# [TASK ITEM]
Copy out, exactly and with nothing else, the stretch of lines that starts at the line containing "porte d'entrée dans le réseau ADN Ouest." and finishes at the end of the data.

# [Saved data entries]
::::::::

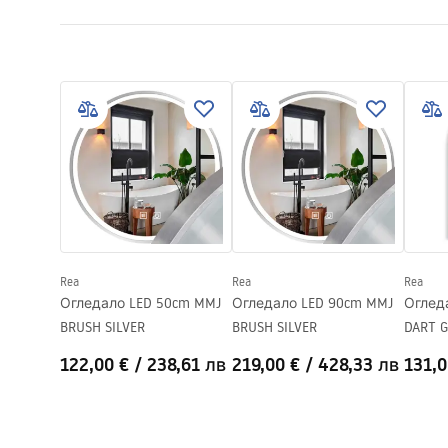
Дължина на сифона (cm)
70
Инфо
Материал
неръждаема
Инструкции за
безо
инсталиране
Цвят на смесителя
Матирана с
WARUN
LINEAR-3.pdf
Вид покритие
едностранн
ODPŁY
Капацитет
0,45 l/s
Покритие
Nano Flex
Гаранция
120 месеца
месеца дру
Rea
Rea
Rea
Огледало LED 50cm MMJ
Огледало LED 90cm MMJ
Оглед
BRUSH SILVER
BRUSH SILVER
DART 
122,00 €
/
238,61 лв
219,00 €
/
428,33 лв
131,0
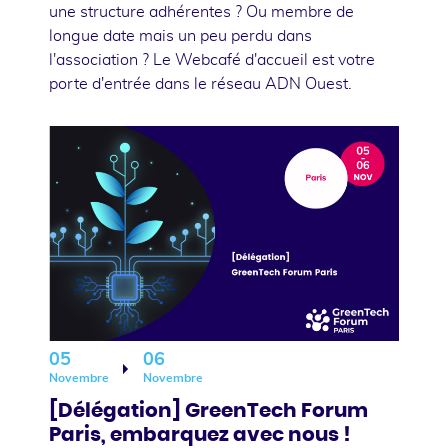
une structure adhérentes ? Ou membre de
longue date mais un peu perdu dans
l'association ? Le Webcafé d'accueil est votre
porte d'entrée dans le réseau ADN Ouest.
05
06
Novembre
Novembre
[Délégation] GreenTech Forum
Paris, embarquez avec nous !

::::::::

# [SOLUTION TO THE PROBLEM]
porte d'entrée dans le réseau ADN Ouest.
05
06
Novembre
Novembre
[Délégation] GreenTech Forum
Paris, embarquez avec nous !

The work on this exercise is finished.